Task brief: Retype the records in full, and please keep the pictures out of the copy.

= = =

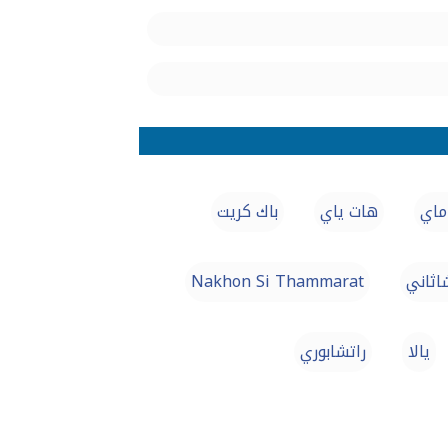
ماي
هات ياي
باك كريت
اثاني
Nakhon Si Thammarat
يالا
راتشابوري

= = =

Exercise solution:
ماي
هات ياي
باك كريت
اثاني
Nakhon Si Thammarat
يالا
راتشابوري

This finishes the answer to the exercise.